Ultimately, the differentiator between companies that get inclusive communication right and those that don’t is consistency. “Many quit after a year if they don’t see results, which is crazy,” Challouki remarks. “It takes ongoing effort. Where I see the most progress is with companies that started in 2015. They’re reaping the rewards now.”

Her parting advice? Don’t be afraid to experiment and evolve, stay true to your brand voice while weaving in inclusion, and above all, be reliably consistent. “Unless you’re a brand that’s known for actively excluding others based on their identity, you don’t have to change everything,” she says.

Some of her favorite examples of brands that get it right are Fenty Beauty and bol.com. “Bol.com communicates in a very inclusive way, and it really matches their brand. They use humor, they know how to play with language. They’ve always done that, but now they just do it with more intention when it comes to diversity and inclusion.
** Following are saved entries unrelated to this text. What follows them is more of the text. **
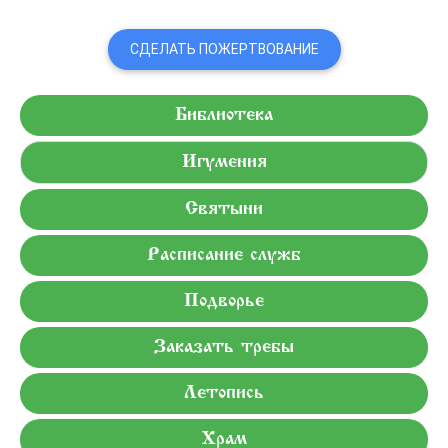
СДЕЛАТЬ ПОЖЕРТВОВАНИЕ
Библиотека
Игумения
Святыни
Расписание служб
Подворье
Заказать требы
Летопись
Храм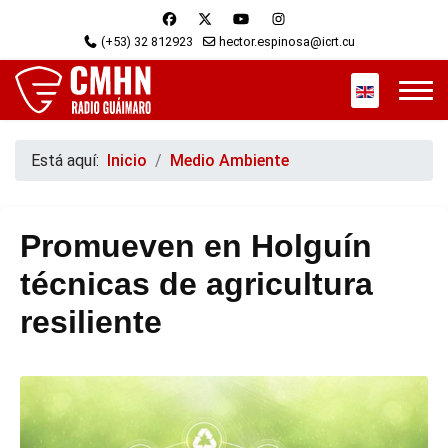
(+53) 32 812923
hector.espinosa@icrt.cu
Seleccione s
Está aquí:
Inicio
Medio Ambiente
Promueven en Holguín
técnicas de agricultura
resiliente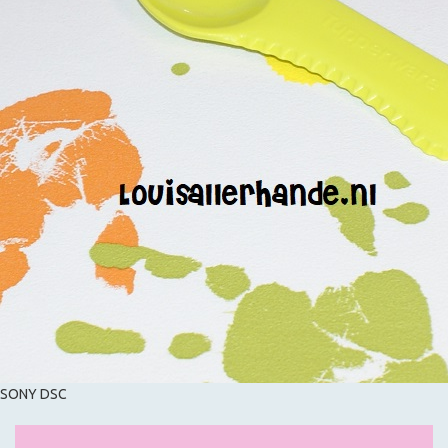
SONY DSC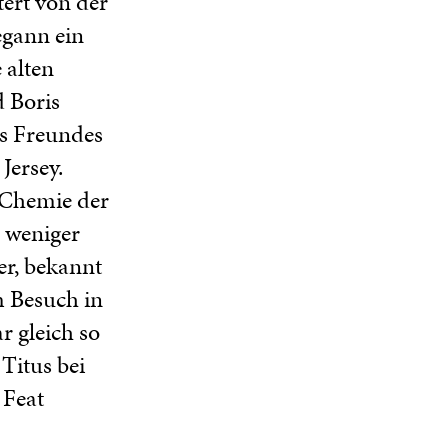
tert von der
egann ein
 alten
 Boris
es Freundes
ersey.
 Chemie der
 weniger
er, bekannt
m Besuch in
 gleich so
Titus bei
 Feat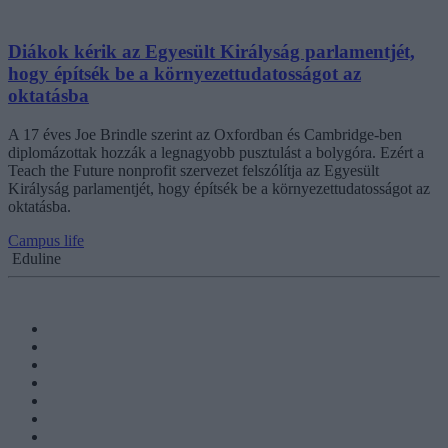
Diákok kérik az Egyesült Királyság parlamentjét,
hogy építsék be a környezettudatosságot az
oktatásba
A 17 éves Joe Brindle szerint az Oxfordban és Cambridge-ben
diplomázottak hozzák a legnagyobb pusztulást a bolygóra. Ezért a
Teach the Future nonprofit szervezet felszólítja az Egyesült
Királyság parlamentjét, hogy építsék be a környezettudatosságot az
oktatásba.
Campus life
Eduline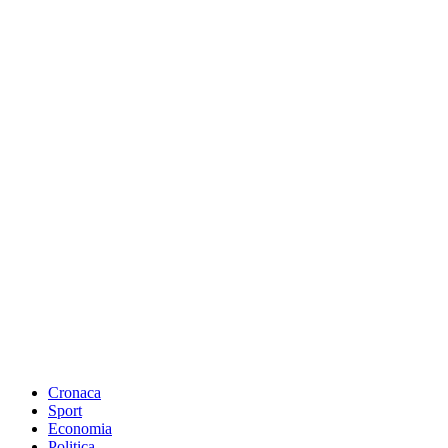
Cronaca
Sport
Economia
Politica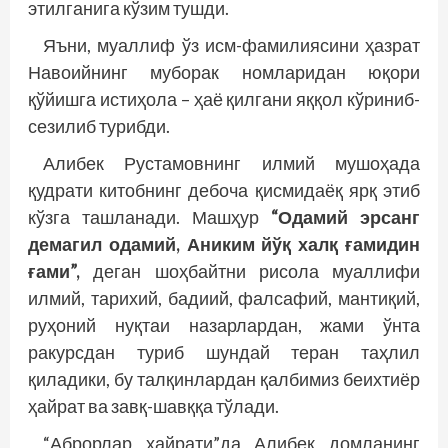
этилганига кўзим тушди.
Яъни, муаллиф ўз исм-фамилиясини ҳазрат
Навоийнинг муборак номларидан юқори
қўйишга истиҳола – ҳаё қилгани яққол кўриниб-
сезилиб турибди.
Алибек Рустамовнинг илмий мушоҳада
қудрати китобнинг дебоча қисмидаёқ ярқ этиб
кўзга ташланади. Машҳур
“Одамий эрсанг
демагил одамий, Аниким йўқ халқ ғамидин
ғами”,
деган шоҳбайтни рисола муаллифи
илмий, тарихий, бадиий, фалсафий, мантиқий,
руҳоний нуқтаи назарлардан, жами ўнта
ракурсдан туриб шундай теран таҳлил
қиладики, бу талқинлардан қалбимиз беихтиёр
ҳайрат ва завқ-шавққа тўлади.
“Аброрлар ҳайрати”да Алибек домланинг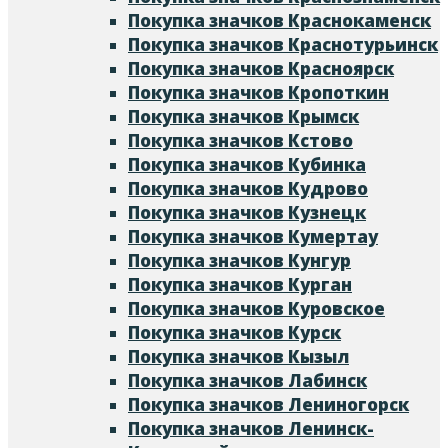
Покупка значков Краснокаменск
Покупка значков Краснотурьинск
Покупка значков Красноярск
Покупка значков Кропоткин
Покупка значков Крымск
Покупка значков Кстово
Покупка значков Кубинка
Покупка значков Кудрово
Покупка значков Кузнецк
Покупка значков Кумертау
Покупка значков Кунгур
Покупка значков Курган
Покупка значков Куровское
Покупка значков Курск
Покупка значков Кызыл
Покупка значков Лабинск
Покупка значков Лениногорск
Покупка значков Ленинск-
Keep your core identity but find ways to embed inclusivity in your messaging over the long haul. That’s how you win.”

Key takeaways

  • Inclusive communication is a business imperative, driving talent acquisition, retention, brand advocacy, and revenue growth.
  • Companies should avoid tokenism in favor of more authentic, data-driven, and sustained inclusive communication efforts.
  • Effective inclusive communication requires setting benchmarks, measuring progress over time, and ensuring accountability. Link inclusivity initiatives to core KPIs using demographic, consumer, and employee data.
  • When unsure about how best to promote inclusive communications, leaders can benefit from admitting knowledge gaps and committing to continuous learning and improvement.
  • Consistency and dedication over the long-term separate winners from losers in inclusive communication.
  • Organizations that embrace inclusive communication holistically will thrive in the diverse business landscape of the future.

About Hanan Challouki

Hanan Challouki is an accomplished communication strategist and entrepreneur, renowned for her pioneering work in fostering diversity and inclusion within the creative industry. A University of Antwerp alumna with a Master’s in Strategic Communication, Hanan has significantly impacted the field with her innovative strategies, earning her a spot on Forbes’ 30 Under 30 list. She is the founder of Inclusified, a strategic communication agency.